Stephen Hawking Says Humans Have 1,000 Years Left On Earth
We're looking at you, Proxima b and Mars.
Proxima b and Mars look pretty good right about now as climate change predictions from leading scientists become more foreboding. Stephen Hawking shared the latest warning, saying that humans have about 1,000 years left on Earth.
Hawking gave a speech on Tuesday at Oxford University’s Union, the world’s top society gathering for debate.
“I don’t think we will survive another 1,000 years without escaping beyond our fragile planet,” Hawking said.
Hawking, who sent a powerful video message on the need to achieve the Global Goals last Sept. from what appeared to be space, is also encouraging space exploration for more than scientific research and knowledge.
“We must also continue to go into space for the future of humanity,” he said. Not the most encouraging words for the future of humankind.
The renowned theoretical physicist predicts that nuclear war and climate change could push humans to the brink of extinction sooner than previously thought.
The effects of climate change have advanced upon the world: warming climates and ocean temperature, rising sea levels, diminishing soil quality, shifting rainfall, escalating weather patterns, and much more, all happening faster than previously predicted.

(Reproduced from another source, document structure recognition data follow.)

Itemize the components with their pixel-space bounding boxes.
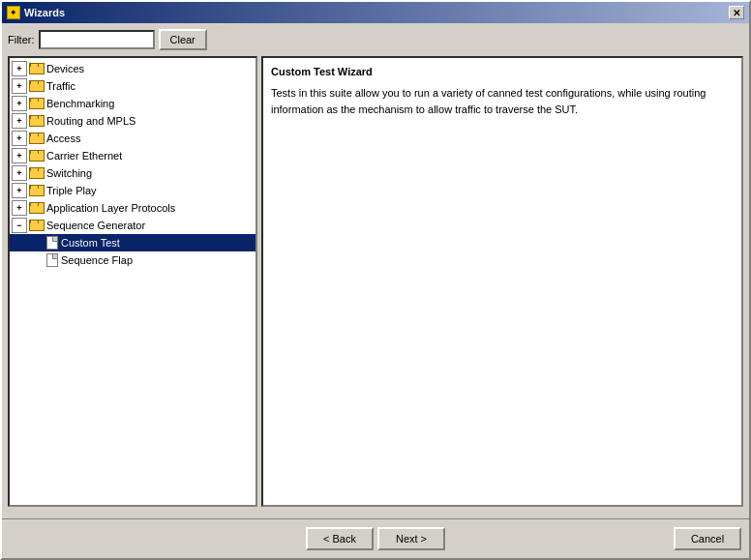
folder-icon-sequence-generator xyxy=(29,220,45,231)
right-buttons: Cancel xyxy=(674,527,741,550)
bottom-bar: < Back Next > Cancel xyxy=(2,518,749,558)
folder-icon-triple-play xyxy=(29,185,45,196)
bottom-bar-inner: < Back Next > Cancel xyxy=(10,527,741,550)
expand-icon-routing-mpls[interactable]: + xyxy=(12,113,27,129)
tree-panel: + Devices + Traffic + Benchmarkin xyxy=(8,56,257,507)
tree-label-traffic: Traffic xyxy=(46,80,75,92)
folder-icon-access xyxy=(29,133,45,144)
window-title: Wizards xyxy=(24,7,65,18)
content-area: Filter: Clear + Devices + xyxy=(2,23,749,513)
tree-item-benchmarking[interactable]: + Benchmarking xyxy=(10,95,255,112)
tree-item-triple-play[interactable]: + Triple Play xyxy=(10,182,255,199)
tree-label-sequence-generator: Sequence Generator xyxy=(46,220,145,231)
expand-icon-triple-play[interactable]: + xyxy=(12,183,27,198)
tree-label-app-layer-protocols: Application Layer Protocols xyxy=(46,202,175,214)
folder-icon-switching xyxy=(29,167,45,179)
filter-label: Filter: xyxy=(8,34,35,45)
clear-button[interactable]: Clear xyxy=(159,29,207,50)
expand-icon-app-layer-protocols[interactable]: + xyxy=(12,200,27,216)
tree-item-app-layer-protocols[interactable]: + Application Layer Protocols xyxy=(10,199,255,217)
folder-icon-carrier-ethernet xyxy=(29,150,45,162)
tree-item-devices[interactable]: + Devices xyxy=(10,60,255,77)
tree-container: + Devices + Traffic + Benchmarkin xyxy=(10,58,255,271)
expand-icon-switching[interactable]: + xyxy=(12,165,27,181)
next-button[interactable]: Next > xyxy=(377,527,445,550)
tree-label-routing-mpls: Routing and MPLS xyxy=(46,115,135,127)
tree-label-access: Access xyxy=(46,133,80,144)
tree-item-sequence-flap[interactable]: Sequence Flap xyxy=(10,251,255,269)
doc-icon-custom-test xyxy=(46,236,58,250)
tree-label-carrier-ethernet: Carrier Ethernet xyxy=(46,150,122,162)
tree-item-carrier-ethernet[interactable]: + Carrier Ethernet xyxy=(10,147,255,164)
title-bar-left: ✦ Wizards xyxy=(7,6,65,19)
wizard-window: ✦ Wizards ✕ Filter: Clear + Devices xyxy=(0,0,751,560)
tree-item-access[interactable]: + Access xyxy=(10,130,255,147)
description-panel: Custom Test Wizard Tests in this suite a… xyxy=(261,56,743,507)
description-title: Custom Test Wizard xyxy=(271,66,734,77)
doc-icon-sequence-flap xyxy=(46,253,58,267)
tree-label-benchmarking: Benchmarking xyxy=(46,98,114,109)
back-button[interactable]: < Back xyxy=(306,527,374,550)
tree-item-traffic[interactable]: + Traffic xyxy=(10,77,255,95)
expand-icon-devices[interactable]: + xyxy=(12,61,27,76)
folder-icon-traffic xyxy=(29,80,45,92)
expand-icon-benchmarking[interactable]: + xyxy=(12,96,27,111)
tree-label-triple-play: Triple Play xyxy=(46,185,97,196)
description-text: Tests in this suite allow you to run a v… xyxy=(271,85,734,117)
tree-label-sequence-flap: Sequence Flap xyxy=(61,254,133,266)
tree-item-custom-test[interactable]: Custom Test xyxy=(10,234,255,251)
folder-icon-app-layer-protocols xyxy=(29,202,45,214)
close-button[interactable]: ✕ xyxy=(729,6,744,19)
tree-label-devices: Devices xyxy=(46,63,84,74)
main-panels: + Devices + Traffic + Benchmarkin xyxy=(8,56,743,507)
tree-item-switching[interactable]: + Switching xyxy=(10,164,255,182)
wizard-icon: ✦ xyxy=(7,6,20,19)
expand-icon-carrier-ethernet[interactable]: + xyxy=(12,148,27,163)
expand-icon-traffic[interactable]: + xyxy=(12,78,27,94)
expand-icon-sequence-generator[interactable]: − xyxy=(12,218,27,233)
cancel-button[interactable]: Cancel xyxy=(674,527,741,550)
filter-input[interactable] xyxy=(39,30,155,49)
tree-label-switching: Switching xyxy=(46,167,92,179)
folder-icon-routing-mpls xyxy=(29,115,45,127)
folder-icon-benchmarking xyxy=(29,98,45,109)
filter-row: Filter: Clear xyxy=(8,29,743,50)
tree-label-custom-test: Custom Test xyxy=(61,237,120,249)
tree-item-routing-mpls[interactable]: + Routing and MPLS xyxy=(10,112,255,130)
folder-icon-devices xyxy=(29,63,45,74)
tree-item-sequence-generator[interactable]: − Sequence Generator xyxy=(10,217,255,234)
center-buttons: < Back Next > xyxy=(306,527,445,550)
expand-icon-access[interactable]: + xyxy=(12,131,27,146)
title-bar: ✦ Wizards ✕ xyxy=(2,2,749,23)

Regions already experiencing drought and other effects of climate change will experience even worse conditions, especially when it comes to water and food security.
“The dislocation of water resources and food will create a lot of distress for probably up to two billion people," said Piers Sellers, astronaut and climate scientist for NASA, in an interview with National Geographic. "And that puts stress on the whole world."
These regions directly coincide with research from organizations like World Food Programme, Food and Agriculture Organization of the United Nations, and The Hunger Project who report that climate change is a direct threat to food security.
Air pollution is also reaching alarming and disastrous levels across the world.
Hawking is right that the planet is fragile. But it’s not all bad news. The world is making progress and seems more dedicated to combat climate change.
This week, world leaders continue making environmental commitments at COP22 in Marrakesh, Morocco. In April, more than 130 countries signed on to commit to keep global warming below 1.5° Celsius. And innovative companies and individuals create new solutions every day.
While Hawking may think we are doomed as a species to seek shelter in space, now is the time to fight like hell to protect our current fragile planet.